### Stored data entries
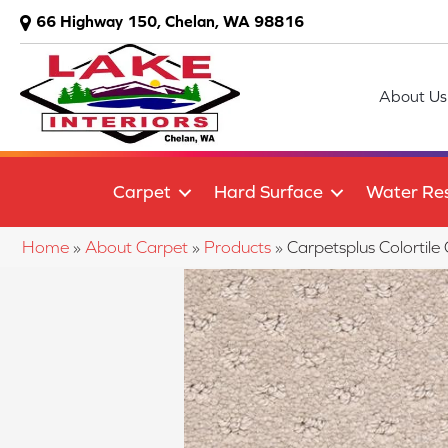
66 Highway 150, Chelan, WA 98816
About Us
Carpet
Hard Surface
Water Res
Home
»
About Carpet
»
Products
»
Carpetsplus Colorti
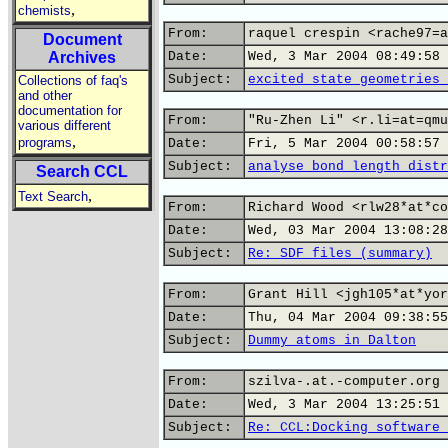
,
chemists
From:
raquel crespin <rache97=a
Document
Archives
Date:
Wed, 3 Mar 2004 08:49:58 
Subject:
excited state geometries 
Collections of faq's
and other
documentation for
From:
"Ru-Zhen Li" <r.li=at=qmu
various different
,
programs
Date:
Fri, 5 Mar 2004 00:58:57 
Subject:
analyse bond length distr
Search CCL
,
Text Search
From:
Richard Wood <rlw28*at*co
Date:
Wed, 03 Mar 2004 13:08:28
Subject:
Re: SDF files (summary)
From:
Grant Hill <jgh105*at*yor
Date:
Thu, 04 Mar 2004 09:38:55
Subject:
Dummy atoms in Dalton
From:
szilva-.at.-computer.org
Date:
Wed, 3 Mar 2004 13:25:51 
Subject:
Re: CCL:Docking software 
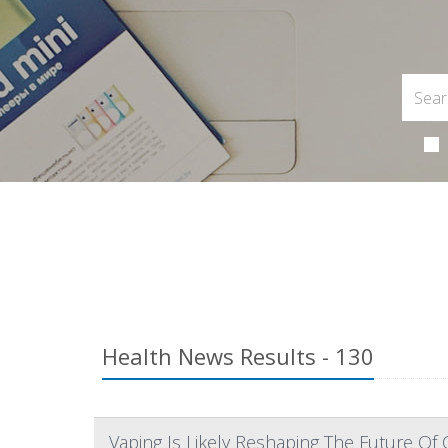
Health News Results - 130
Vaping Is Likely Reshaping The Future Of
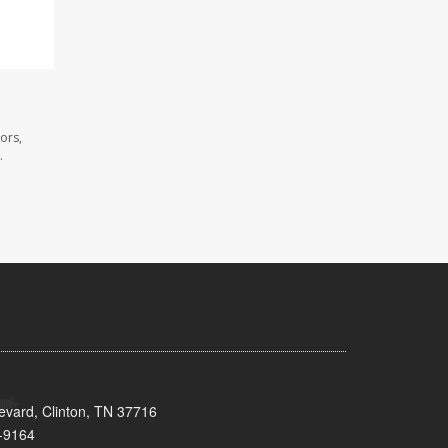
ors,
.
evard, Clinton, TN 37716
-9164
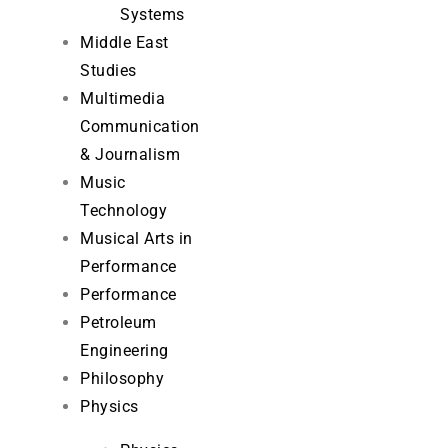
Systems
Middle East
Studies
Multimedia
Communication
& Journalism
Music
Technology
Musical Arts in
Performance
Performance
Petroleum
Engineering
Philosophy
Physics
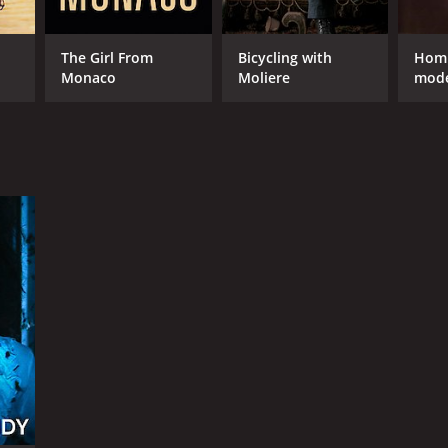
The Girl From
Bicycling with
Homm
Monaco
Moliere
mode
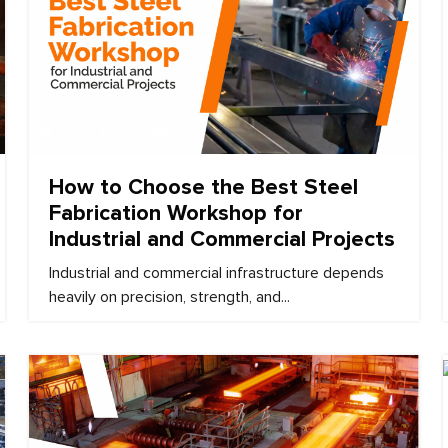
March 5, 2026
How to Choose the Best Steel
Fabrication Workshop for
Industrial and Commercial Projects
Industrial and commercial infrastructure depends
heavily on precision, strength, and...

### Problem details
Write out, exactly as shown, only the lines running from the one that contains "March 5, 2026" to the last line above.

### Expected answer
March 5, 2026
How to Choose the Best Steel
Fabrication Workshop for
Industrial and Commercial Projects
Industrial and commercial infrastructure depends
heavily on precision, strength, and...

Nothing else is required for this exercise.